Aku tertegun mendengar cerita itu. Pikiranku mencatat hubungan antara rumah, jiwa, kekosongan, dan kerusakan. Antara benda mati dan unsur metafisik. Menjadi suatu pertanyaan: bagaimana sebuah rumah bisa memiliki jiwa?

Masyarakat tradisional yang sangat dekat dengan alam tidak pusing dengan pertanyaan itu, yaitu bagaimana sebuah benda mati bisa memiliki jiwa. Contohnya adalah penduduk yang tinggal sekitar lereng gunung Merapi. Mereka menganggap gunung tersebut layaknya manusia. Mereka berdialog dengan sang Merapi, menghaturkan sesaji sebagai wujud terimakasih atas rejeki yang diberikan oleh sang gunung.

Aku pun pernah memiliki pengalaman yang berhubungan dengan jiwa rumah. Waktu itu, menjelang kematian Ibu, aku datang ke rumah yang sehari-hari Ibu tempati di wilayah Prawirodirjan. Sekedar untuk membersihkan setelah hampir sebulan tidak di tempati pemiliknya yang sedang dirawat di rumah sakit.

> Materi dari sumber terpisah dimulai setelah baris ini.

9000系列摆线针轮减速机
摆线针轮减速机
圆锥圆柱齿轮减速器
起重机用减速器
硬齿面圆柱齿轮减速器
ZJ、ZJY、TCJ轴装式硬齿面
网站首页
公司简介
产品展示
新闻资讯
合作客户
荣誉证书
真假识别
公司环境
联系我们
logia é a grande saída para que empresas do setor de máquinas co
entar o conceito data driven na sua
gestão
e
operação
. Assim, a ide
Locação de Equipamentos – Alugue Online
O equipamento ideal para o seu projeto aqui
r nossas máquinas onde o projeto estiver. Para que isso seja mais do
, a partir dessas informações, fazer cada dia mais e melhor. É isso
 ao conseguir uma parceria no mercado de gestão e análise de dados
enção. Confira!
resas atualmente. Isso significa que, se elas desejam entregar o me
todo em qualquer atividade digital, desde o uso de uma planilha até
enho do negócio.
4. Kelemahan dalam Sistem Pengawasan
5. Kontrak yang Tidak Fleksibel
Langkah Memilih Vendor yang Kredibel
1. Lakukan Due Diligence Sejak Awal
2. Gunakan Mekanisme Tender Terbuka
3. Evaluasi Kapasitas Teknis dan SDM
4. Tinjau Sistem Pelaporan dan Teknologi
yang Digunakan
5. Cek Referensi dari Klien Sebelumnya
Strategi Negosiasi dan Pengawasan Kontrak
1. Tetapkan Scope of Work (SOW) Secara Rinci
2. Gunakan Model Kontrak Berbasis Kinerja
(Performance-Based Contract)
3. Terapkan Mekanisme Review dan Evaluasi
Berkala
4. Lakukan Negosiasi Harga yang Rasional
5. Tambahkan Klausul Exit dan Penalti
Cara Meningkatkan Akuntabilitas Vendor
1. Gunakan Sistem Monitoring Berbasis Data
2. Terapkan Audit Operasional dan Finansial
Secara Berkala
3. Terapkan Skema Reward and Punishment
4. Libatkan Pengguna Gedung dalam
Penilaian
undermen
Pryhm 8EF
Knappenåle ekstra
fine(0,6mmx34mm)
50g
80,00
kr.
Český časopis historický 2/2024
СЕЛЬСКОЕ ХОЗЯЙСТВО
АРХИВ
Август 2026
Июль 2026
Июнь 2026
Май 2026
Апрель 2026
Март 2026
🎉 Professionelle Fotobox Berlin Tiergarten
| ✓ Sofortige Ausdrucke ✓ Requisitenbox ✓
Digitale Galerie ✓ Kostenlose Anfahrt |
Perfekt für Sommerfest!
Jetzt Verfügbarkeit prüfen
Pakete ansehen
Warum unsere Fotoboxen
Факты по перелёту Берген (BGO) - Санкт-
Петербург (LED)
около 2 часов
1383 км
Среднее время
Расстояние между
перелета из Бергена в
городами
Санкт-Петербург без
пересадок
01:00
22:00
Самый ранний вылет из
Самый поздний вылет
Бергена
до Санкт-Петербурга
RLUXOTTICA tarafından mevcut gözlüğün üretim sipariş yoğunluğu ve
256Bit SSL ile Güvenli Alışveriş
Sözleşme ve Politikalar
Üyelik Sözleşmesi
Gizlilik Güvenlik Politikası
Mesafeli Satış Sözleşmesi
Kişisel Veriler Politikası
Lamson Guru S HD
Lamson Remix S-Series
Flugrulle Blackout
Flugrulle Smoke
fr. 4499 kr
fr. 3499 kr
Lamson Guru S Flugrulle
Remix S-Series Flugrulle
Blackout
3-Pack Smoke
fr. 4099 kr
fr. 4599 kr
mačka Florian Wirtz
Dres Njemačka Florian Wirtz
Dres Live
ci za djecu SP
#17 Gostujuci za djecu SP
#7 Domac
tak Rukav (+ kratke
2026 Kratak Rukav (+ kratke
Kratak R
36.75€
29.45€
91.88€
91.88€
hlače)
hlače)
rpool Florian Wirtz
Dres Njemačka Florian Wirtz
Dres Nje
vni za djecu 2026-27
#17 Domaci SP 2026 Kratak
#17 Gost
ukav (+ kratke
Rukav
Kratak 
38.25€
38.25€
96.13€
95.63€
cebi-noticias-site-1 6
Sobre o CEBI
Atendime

Waktu itu hujan turun sangat deras. Aku melihat tetesan air di dalam rumah dalam jumlah banyak. Bocor. Dimana pun hingga menimbulkan genangan yang parah termasuk di kasur Ibu. Aneh. Tidak pernah ada kejadian separah ini di rumah ini sebelumnya. Tiba-tiba hatiku berdesir, seperti ada bisikan yang mengatakan bahwa rumah ini menangis. Kosong, karena Ibu tidak akan pernah lagi pulang. Dan benar, esok harinya, Ibu yang menurut rencana diperbolehkan pulang mendadak pendarahan disusul koma. Tiga hari setelahnya beliau wafat tanpa pernah kembali ke rumah. Jika teman-temanku yang berprofesi sebagai dokter mencatat kejadian di luar nalar yang mereka jumpai dalam praktek profesi sehari-hari mereka yang sangat berdimensi sains, demikian juga aku mencatat peristiwa itu dalam hati sebagai seorang insinyur bangunan.

Rumah memiliki jiwa. Ungkapan ini sebetulnya adalah simbol yang menunjuk pada seseorang yang tak lain adalah si pemilik yang 'meletakkan' jiwanya pada rumah yang ditempatinya. Rumah menjadi semacam titisan manusia. Menjadi tubuh kedua di dunia sebagai penjamin rasa aman dan hangat. Rumah menjadi wadah bagi manusia dalam meletakkan seluruh rahasia terdalam dirinya yang tidak ingin diketahui orang lain, tempat merenung dan merencanakan masa depan, berdialog dengan orang terdekat dan tuhannya. Maka pantaslah jika orang mengeluarkan energi besar untuk sebuah rumah, mengupayakan segala cara untuk merayakannya, bahkan jika perlu dengan berhutang. Sebuah peristiwa sakral dalam hidup. Maka, membiarkan rumah dalam situasi 'kosong' sama dengan membiarkan jiwa kita berkelana tanpa tujuan, dalam malam-malam kelam melelahkan.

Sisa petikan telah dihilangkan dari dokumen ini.